Tuesday, December 31, 2024

Citation.js: 2024 in review

This past year was relatively quiet for Citation.js as well.


Ulex europaeus, observed December 24th, 2024, Vlieland, The Netherlands.

Changes

  • BibTeX: output of non-ASCII characters was improved.
  • BibLaTeX: support for data annotations was added!
  • DOI: the DOI pattern was broadened to include non-standard DOI formats.
  • Support for ORCIDs was improved, making it possible to map authors’ ORCIDs to different formats.

New Year’s Eve tradition

After the releases on New Year’s Eve of 2016, 2017, 2021, 2022, and 2023, this New Year’s Eve also brings the new v0.7.17 release. The CSL field publisher is now mapped to the BibTeX field organization for paper-conference (inproceedings) entries.

Happy New Year!

Tuesday, October 15, 2024

Next.js, SWC, and citeproc-js

Last year I got a bug report that Citation.js was not working when built in a Next.js production environment for unclear reasons. Next.js is a popular server framework to make web applications with React, and by default transforms all JavaScript files and their dependencies into “chunks” to improve page load times. In production environments, Next.js uses the Rust-based “Speedy Web Compiler” SWC to optimize and minify JavaScript code.

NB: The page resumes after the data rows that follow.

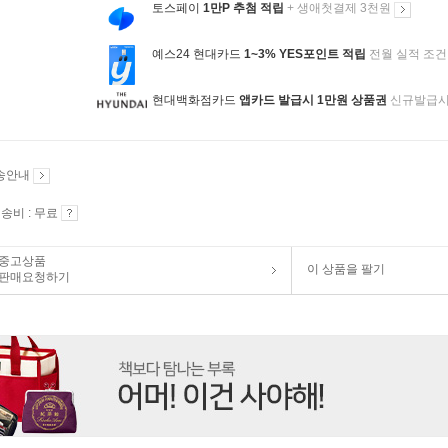
토스페이
1만P 추첨 적립
+ 생애첫결제 3천원
예스24 현대카드
1~3% YES포인트 적립
전월 실적 조건
현대백화점카드
앱카드 발급시 1만원 상품권
신규발급
송안내
송비 : 무료
중고상품
이 상품을 팔기
판매요청하기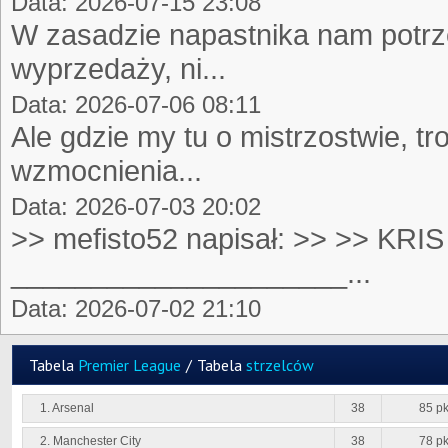
Data: 2026-07-15 23:08
W zasadzie napastnika nam potrze
wyprzedaży, ni...
Data: 2026-07-06 08:11
Ale gdzie my tu o mistrzostwie, t
wzmocnienia...
Data: 2026-07-03 20:02
>> mefisto52 napisał: >> >> KRIS 
_____________________...
Data: 2026-07-02 21:10
Tabela
Premier League
/
Tabela
strzelców
1. Arsenal
38
85 pk
2. Manchester City
38
78 pk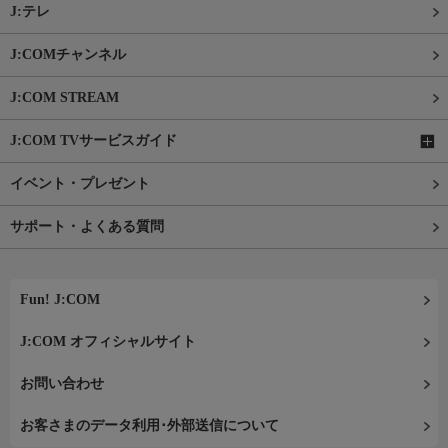
J:テレ
J:COMチャンネル
J:COM STREAM
J:COM TVサービスガイド
イベント・プレゼント
サポート・よくある質問
Fun! J:COM
J:COM オフィシャルサイト
お問い合わせ
お客さまのデータ利用･外部送信について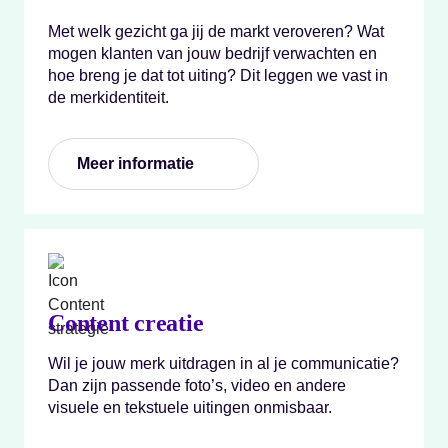
Met welk gezicht ga jij de markt veroveren? Wat
mogen klanten van jouw bedrijf verwachten en
hoe breng je dat tot uiting? Dit leggen we vast in
de merkidentiteit.
Meer informatie
Content creatie
Wil je jouw merk uitdragen in al je communicatie?
Dan zijn passende foto’s, video en andere
visuele en tekstuele uitingen onmisbaar.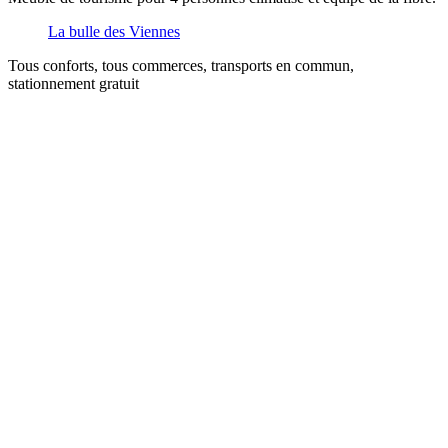
Nom:
La bulle des Viennes
email:
Tous conforts, tous commerces, transports en commun,
Message:
stationnement gratuit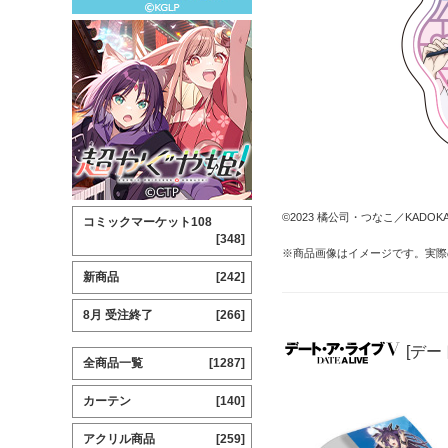
©2023 橘公司・つなこ／KAD
コミックマーケット108
[348]
※商品画像はイメージです。実際
新商品
[242]
8月 受注終了
[266]
[デー
全商品一覧
[1287]
カーテン
[140]
アクリル商品
[259]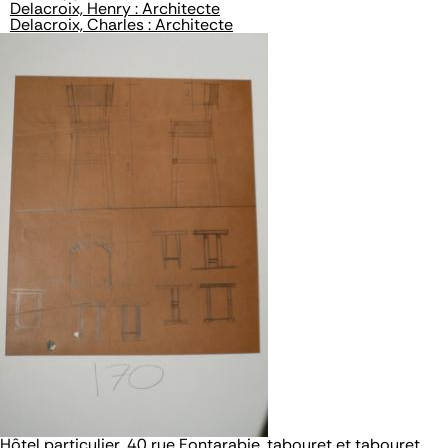
Delacroix, Henry : Architecte
Delacroix, Charles : Architecte
Hôtel particulier, 40 rue Fontarabie, tabouret et tabouret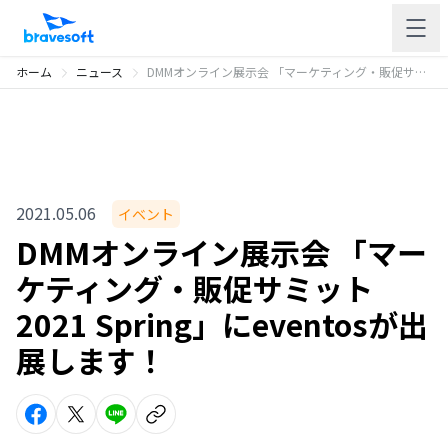
ホーム
ニュース
DMMオンライン展示会 「マーケティング・販促サミット 2021 Spring」にeventosが出展します！
2021.05.06
イベント
DMMオンライン展示会 「マー
ケティング・販促サミット
2021 Spring」にeventosが出
展します！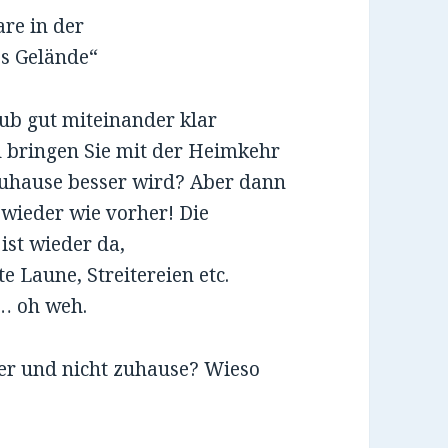
re in der
es Gelände“
aub gut miteinander klar
d bringen Sie mit der Heimkehr
 zuhause besser wird? Aber dann
 wieder wie vorher! Die
ist wieder da,
 Laune, Streitereien etc.
 … oh weh.
er und nicht zuhause? Wieso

I was able to figure out that somewhere, this process transformed an already difficult-to-grok function (makeRegExp) in the citeproc dependency into actually broken code. After some trial and error I found the following MCVE (Minimal Complete Verifiable Example):

function foo (bar) {
    var bar = bar.slice()
    return bar
}

foo(["bar"])

// equivalent to

function foo (bar) {
    var bar // a no-op in this case, apparently
    bar = bar.slice()
    return bar
}

foo(["bar"])

But then, in the chunks generated by Next.js, the argument bar gets optimized away from foo(), generating the following code (it also inlines the function).

var bar;
bar = bar.slice();

Now, this is a simple mistake to make. If you expect var bar to actually re-declare the bar argument, the argument is clearly unused and can be removed. Due to the quirks of JavaScript that is not the case though, and the incorrect assumption leads to incorrect code.

This is not a one-off thing though: last August I got another, similar bug report with the same cause: some slightly non-idiomatic code (CSL.parseXml) from citeproc got mis-compiled by SWC. I found another MCVE:

function foo (arg) {
    const a = { b: [] }
    const c = [a.b]
    c[0].push(arg)
    return a.b[0]
}

The compiler misses that c[0] refers to the same object as a.b and thinks that makes the function a no-op, though it does not optimize it away fully, instead producing the following:

function (n) {
    return [[]][0].push(n), [][0]
}

This was apparently already noticed and fixed last May though the SWC patch still has to land in a stable version of Next.js. Interestingly, the patch includes a test fixture that uses CSL.parseXml as example code; apparently citeproc is a good stress-test of JavaScript compilers.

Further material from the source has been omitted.